Peuchère, boucan, pébron… Marseille redécouvre son patrimoine linguistique grâce à cette version provençale du jeu en ligne « Sutom », lui-même inspiré du jeu télévisé « Motus ».

C’est une galéjade très sérieuse. Un simple jeu de mots en ligne qui, chaque jour, draine plus de 15 000 accros, déclenche des polémiques orthographiques enfiévrées, réveille des souvenirs d’enfance aux senteurs de thym et d’huile d’olive … Et suscite les interrogations ethnologiques de néo-Marseillais déboussolés par tant de particularisme. Le jeu en ligne Motchus, à prononcer en insistant sur le « tch », est né le 20 janvier 2022. Mais cette adaptation du renommé jeu en ligne français Sutom, lui-même dérivé de l’émission télévisée « Motus », sur France 2 jusqu’en 2019, ne cesse, depuis, de faire des adeptes. Sa règle est simple : découvrir, en six coups, un mot mystère « marseillais, provençal ou particulièrement employé à Marseille » dont seule la première lettre est révélée. « J’ouvre Twitter et je vois qu’on est tous devenus gagas de Motchus », s’étonne, mi-février, le maire socialiste de Marseille Benoît Payan. Sa première adjointe, l’écologiste Michèle Rubirola, publie, elle, sa grille quotidienne.

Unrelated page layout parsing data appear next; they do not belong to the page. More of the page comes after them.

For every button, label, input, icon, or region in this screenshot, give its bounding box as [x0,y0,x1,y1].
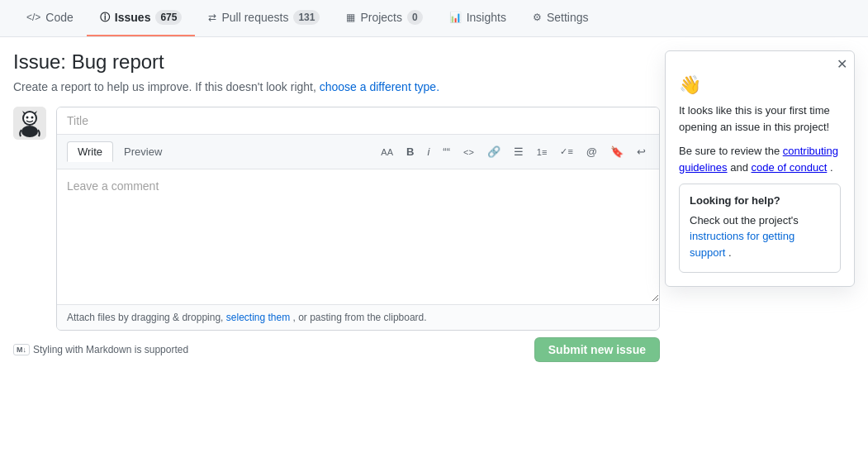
avatar [13,107,46,140]
issue-form: Write Preview AA B i ““ <> 🔗 ☰ 1≡ ✓≡ @ [13,107,660,331]
subtitle: Create a report to help us improve. If t… [13,80,660,93]
ordered-list-icon[interactable]: 1≡ [534,145,551,159]
insights-icon: 📊 [449,12,462,23]
page-title: Issue: Bug report [13,50,660,74]
select-files-link[interactable]: selecting them [226,312,290,323]
projects-icon: ▦ [346,12,355,23]
form-footer: M↓ Styling with Markdown is supported Su… [13,337,660,362]
undo-icon[interactable]: ↩ [633,144,649,160]
svg-point-5 [21,126,38,137]
bold-icon[interactable]: B [403,144,417,160]
issues-icon: ⓘ [100,11,110,25]
tooltip-body: 👋 It looks like this is your first time … [666,71,854,286]
tooltip-text2: Be sure to review the contributing guide… [679,143,841,175]
issues-badge: 675 [155,10,182,25]
markdown-icon: M↓ [13,344,30,355]
unordered-list-icon[interactable]: ☰ [510,144,527,160]
write-preview-tabs: Write Preview [67,141,173,162]
comment-textarea[interactable] [57,169,659,302]
pr-icon: ⇄ [208,12,216,23]
left-section: Issue: Bug report Create a report to hel… [13,50,660,362]
attach-area: Attach files by dragging & dropping, sel… [57,304,659,330]
font-size-icon[interactable]: AA [377,145,396,159]
help-title: Looking for help? [690,193,830,209]
quote-icon[interactable]: ““ [439,144,453,160]
italic-icon[interactable]: i [424,144,433,160]
form-body: Write Preview AA B i ““ <> 🔗 ☰ 1≡ ✓≡ @ [56,107,660,331]
settings-icon: ⚙ [533,12,542,23]
wave-emoji: 👋 [679,74,841,96]
tooltip-popup: ✕ 👋 It looks like this is your first tim… [665,50,855,287]
tooltip-text1: It looks like this is your first time op… [679,103,841,135]
toolbar-icons: AA B i ““ <> 🔗 ☰ 1≡ ✓≡ @ 🔖 ↩ [377,144,649,160]
help-text: Check out the project's instructions for… [690,212,830,261]
tooltip-close-icon[interactable]: ✕ [837,58,847,71]
tooltip-header: ✕ [666,51,854,71]
conduct-link[interactable]: code of conduct [752,161,828,174]
code-inline-icon[interactable]: <> [460,145,477,159]
pr-badge: 131 [293,10,320,25]
markdown-hint: M↓ Styling with Markdown is supported [13,344,188,355]
code-icon: </> [26,12,40,23]
mention-icon[interactable]: @ [583,144,600,160]
instructions-link[interactable]: instructions for getting support [690,230,794,259]
bookmark-icon[interactable]: 🔖 [607,144,627,160]
link-icon[interactable]: 🔗 [484,144,504,160]
title-input[interactable] [57,107,659,135]
preview-tab[interactable]: Preview [113,141,173,162]
change-type-link[interactable]: choose a different type. [320,80,439,93]
main-content: Issue: Bug report Create a report to hel… [0,37,868,362]
tab-insights[interactable]: 📊 Insights [436,1,519,36]
projects-badge: 0 [407,10,423,25]
tab-issues[interactable]: ⓘ Issues 675 [87,0,196,36]
write-tab[interactable]: Write [67,141,113,162]
editor-tabs: Write Preview AA B i ““ <> 🔗 ☰ 1≡ ✓≡ @ [57,135,659,169]
tooltip-help-box: Looking for help? Check out the project'… [679,184,841,273]
tab-projects[interactable]: ▦ Projects 0 [333,0,435,36]
svg-point-4 [31,117,34,119]
sidebar: Assignees ⚙ No one—assign yourself Label… [673,50,855,362]
nav-tabs: </> Code ⓘ Issues 675 ⇄ Pull requests 13… [0,0,868,37]
tab-code[interactable]: </> Code [13,1,87,36]
tab-pull-requests[interactable]: ⇄ Pull requests 131 [195,0,333,36]
task-list-icon[interactable]: ✓≡ [557,145,576,159]
tab-settings[interactable]: ⚙ Settings [519,1,602,36]
submit-button[interactable]: Submit new issue [534,337,660,362]
svg-point-3 [26,117,29,119]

Journalistes, chefs d’entreprise, commerçants s’adonnent à Motchus sans se cacher. Et Éric Berton, le président d’Aix-Marseille Université, qui gère près de 80 000 étudiants, s’affiche comme un fan sur les réseaux sociaux. Assis à une terrasse de café à deux pas du Vieux-Port, protégé d’un mistral piquant par son sweat à capuche, Médéric Gasquet-Cyrus savoure. Ce petit brun à houppette et lunettes, docteur en sociolinguistique, est, en duo avec le professeur de mathématiques Denis Beaubiat, l’instigateur de l’affaire. « Je fais partie de ces linguistes qui pensent qu’une langue n’appartient pas aux élites, aux académies ou aux enseignants, mais aux gens qui la parlent », pose ce maître de conférences à AMU. La serveuse vient le féliciter pour l’initiative. La veille, c’est un adolescent qui l’a arrêté devant le Stade-Vélodrome. « Motchus, c’est vous ? Merci, on se régale ! » lui a lâché le minot. Médéric Gasquet-Cyrus n’en revient toujours pas. « Une amie me dit que sa grand-mère hospitalisée l’attend chaque soir pour faire la grille avec elle. Jamais je n’aurais pensé toucher toutes les générations comme ça … », se réjouit-il. Spécialiste du dialecte marseillais, qui pour lui n’est pas une langue à part mais bien « le français que l’on parle à Marseille », et chroniqueur, « avec accent », sur France Bleu Provence depuis 1999, l’universitaire a démarré au quart de tour quand des amis l’ont mis, à la mi-janvier, au défi de créer un Sutom local. « Ils râlaient parce que le jeu n’acceptait pas des mots comme « peuchère » [le pauvre] ou « delongue » [tout le temps] … », se marre le linguiste, 46 ans et espiègle comme un gamin. Quelques échanges avec Denis Beaubiat plus tard, suivis de l’accord du créateur de Sutom pour utiliser code et habillage des grilles, et le duo file droit au but. « C’est parti comme une déconnade, un hommage oulipien », reconnaît Médéric Gasquet-Cyrus, grand adepte de l’Ouvroir de littérature potentielle (Oulipo), ce mouvement littéraire qui, depuis les années 1960, explore de nouvelles formes de langage à travers des jeux d’écriture.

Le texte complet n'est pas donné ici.